Paul and Leearne Di Michiel moved from Sydney to the Upper Hunter Valley after the death of Shane Warne. They said that the tragedy was a wake up call that time is short, life precious, and there is more to life than work.

“You don’t want to work your entire life and then drop dead. You want to have that quality time as well and stop to smell the roses,” Paul said, noting that he is certain he’s made the right choice.

It’s not always plain sailing though. Some who have made similar switches have said that they’re compromising on career goals, as their employers do not always take the view that their lack of hours is actually better for their productivity. Others have reported that the requirement to do the same amount of work in fewer hours has made the four-day work week a far less relaxing change than they anticipated.

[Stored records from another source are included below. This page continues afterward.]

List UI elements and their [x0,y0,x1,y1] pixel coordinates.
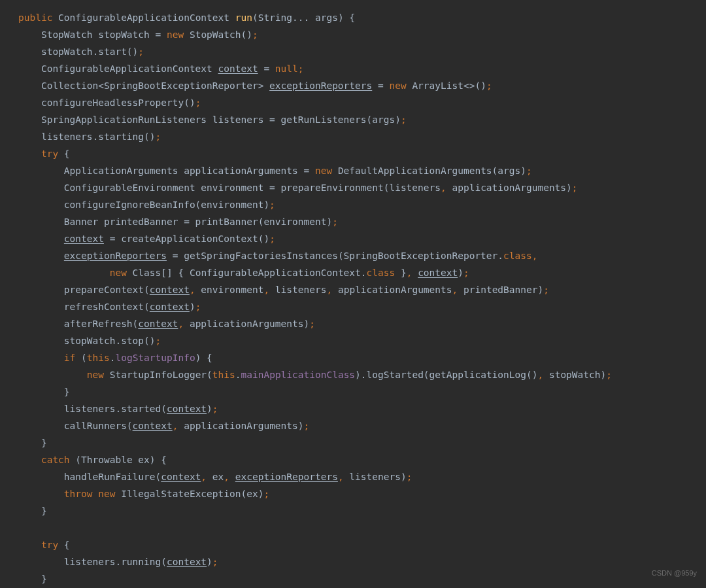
code-line[interactable]: } [18,506,47,516]
code-token: , [537,370,543,380]
code-token: ; [572,182,578,193]
code-token: ; [401,114,407,125]
code-token: , [338,472,344,482]
code-token: ; [156,336,161,346]
code-line[interactable]: configureHeadlessProperty(); [18,97,201,108]
code-token: (Throwable ex) { [70,455,167,465]
code-line[interactable]: stopWatch.stop(); [18,336,161,346]
code-token: , [452,285,458,295]
code-token: context [161,472,201,482]
code-token: run [235,12,252,23]
code-token: ; [407,472,412,482]
code-token: context [133,421,173,431]
code-token: context [167,557,207,567]
code-line[interactable]: Collection<SpringBootExceptionReporter> … [18,80,492,91]
code-token: } [18,387,70,397]
code-token: prepareContext( [18,285,150,295]
code-token: ; [543,285,549,295]
code-token: Banner printedBanner = printBanner(envir… [18,216,332,227]
code-token: listeners [269,285,326,295]
code-line[interactable]: Banner printedBanner = printBanner(envir… [18,216,338,227]
code-token: new [110,268,127,278]
code-token: = [372,80,389,91]
code-token [18,251,64,261]
code-token: SpringApplicationRunListeners listeners … [18,114,401,125]
code-token: null; [275,63,304,74]
code-token: ArrayList<>() [407,80,486,91]
code-line[interactable]: ApplicationArguments applicationArgument… [18,165,532,176]
code-token: , [532,251,538,261]
code-line[interactable]: public ConfigurableApplicationContext ru… [18,12,355,23]
code-line[interactable]: listeners.starting(); [18,131,161,142]
code-line[interactable]: ConfigurableEnvironment environment = pr… [18,182,578,193]
code-line[interactable]: } [18,574,47,584]
code-token: context [64,233,104,244]
code-line[interactable]: StopWatch stopWatch = new StopWatch(); [18,29,258,40]
code-token: (String... args) { [252,12,355,23]
code-token: ; [252,29,258,40]
code-token: ConfigurableApplicationContext [52,12,235,23]
code-line[interactable]: new Class[] { ConfigurableApplicationCon… [18,268,469,278]
code-token: printedBanner) [458,285,543,295]
code-line[interactable]: try { [18,148,70,159]
code-line[interactable]: } [18,387,70,397]
code-editor[interactable]: public ConfigurableApplicationContext ru… [0,9,706,587]
code-token: new [315,165,332,176]
code-line[interactable]: throw new IllegalStateException(ex); [18,489,269,499]
code-line[interactable]: stopWatch.start(); [18,46,144,57]
code-token: exceptionReporters [64,251,167,261]
code-token [18,233,64,244]
code-token: afterRefresh( [18,319,138,329]
code-token: ApplicationArguments applicationArgument… [18,165,315,176]
code-token: ; [195,97,201,108]
code-token [18,455,41,465]
code-token: DefaultApplicationArguments(args) [332,165,526,176]
code-line[interactable]: refreshContext(context); [18,302,201,312]
code-token [18,370,87,380]
code-token: ; [269,199,275,210]
code-line[interactable]: } [18,438,47,448]
code-token: new [87,370,104,380]
code-line[interactable]: catch (Throwable ex) { [18,455,167,465]
code-line[interactable]: afterRefresh(context, applicationArgumen… [18,319,315,329]
code-token: } [395,268,406,278]
code-token: exceptionReporters [235,472,338,482]
code-line[interactable]: ConfigurableApplicationContext context =… [18,63,304,74]
code-line[interactable]: configureIgnoreBeanInfo(environment); [18,199,275,210]
code-token: context [167,404,207,414]
code-token: ; [309,319,315,329]
code-line[interactable]: new StartupInfoLogger(this.mainApplicati… [18,370,612,380]
code-token: configureHeadlessProperty() [18,97,195,108]
code-token: class [367,268,395,278]
code-line[interactable]: listeners.started(context); [18,404,218,414]
code-line[interactable]: SpringApplicationRunListeners listeners … [18,114,407,125]
code-line[interactable]: callRunners(context, applicationArgument… [18,421,309,431]
code-line[interactable]: if (this.logStartupInfo) { [18,353,212,363]
code-token: } [18,574,47,584]
code-token: ; [212,557,218,567]
code-token: ; [304,421,310,431]
code-token: ; [269,233,275,244]
code-token: this [87,353,110,363]
code-line[interactable]: exceptionReporters = getSpringFactoriesI… [18,251,537,261]
watermark-text: CSDN @959y [652,564,697,581]
code-line[interactable]: try { [18,540,70,550]
code-token: listeners.starting() [18,131,156,142]
code-token: stopWatch.start() [18,46,138,57]
code-token: ; [138,46,144,57]
code-line[interactable]: handleRunFailure(context, ex, exceptionR… [18,472,412,482]
code-line[interactable]: prepareContext(context, environment, lis… [18,285,549,295]
code-token: ; [156,131,161,142]
code-token: ) [207,404,212,414]
code-token: ; [606,370,612,380]
code-line[interactable]: context = createApplicationContext(); [18,233,275,244]
code-token: refreshContext( [18,302,150,312]
code-token: class [503,251,532,261]
code-line[interactable]: listeners.running(context); [18,557,218,567]
code-token: , [178,319,184,329]
code-token: context [150,302,190,312]
code-token: } [18,506,47,516]
code-token: applicationArguments [332,285,452,295]
code-token: context [218,63,258,74]
code-token: context [150,285,190,295]
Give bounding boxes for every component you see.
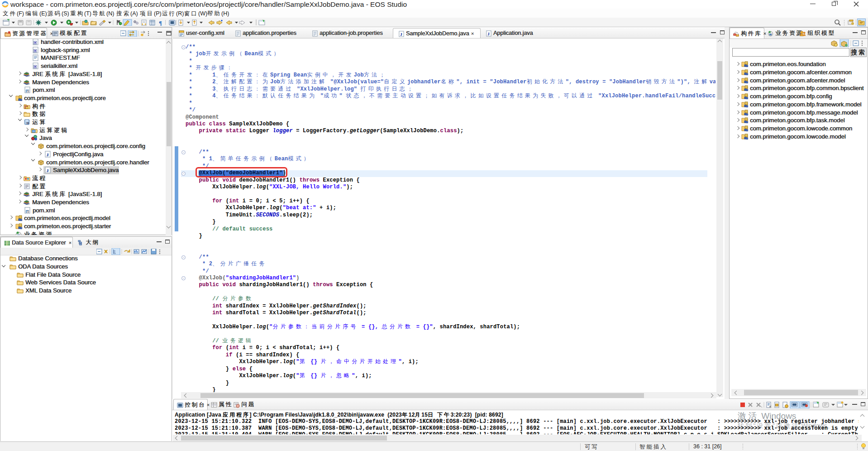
svg-text:¶: ¶	[159, 19, 162, 26]
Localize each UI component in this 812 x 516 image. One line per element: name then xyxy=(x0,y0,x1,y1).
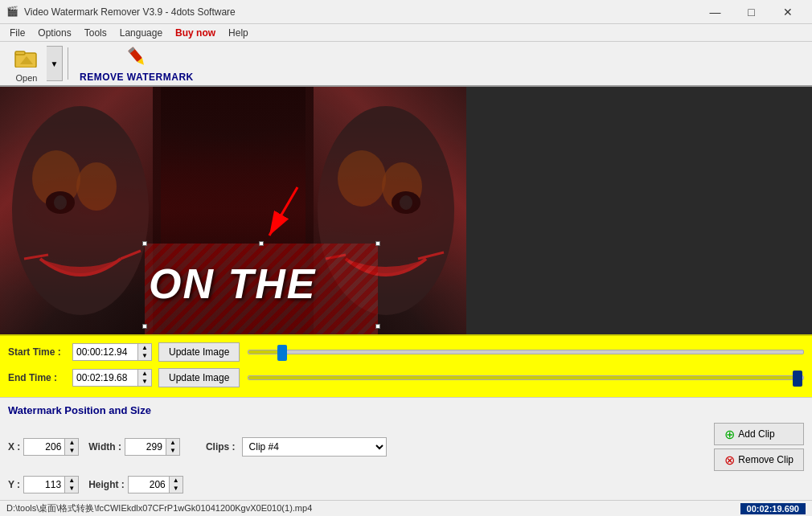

Those issues aside, and to hell with waiting on the results of ongoing trials, Belgium has forged ahead and given everyone the right to choose to work a four-day week if they want. Last month, the small European nation announced a series of reforms in February that would enshrine the rights of workers to a four-day week and force employers not to contact their staff on their days off.

It’s a bold move, and while not all the kinks have been worked out of this new approach to labour and employment, it seems like the shift to more flexible working options is here to stay.

Study after study has shown that Aussies are increasingly seeking employment where flexibility is ensured. This trend has been super charged by the pandemic and the working from home mandates that proved many jobs can be done just as effectively remote.

While Australia is far from making any of these changes in a meaningful way, the fact that the idea has grown so rapidly over the past few years is a testament to the fact that conventions around work is not a finished conversation — and one we’ll likely be having for a long time to come.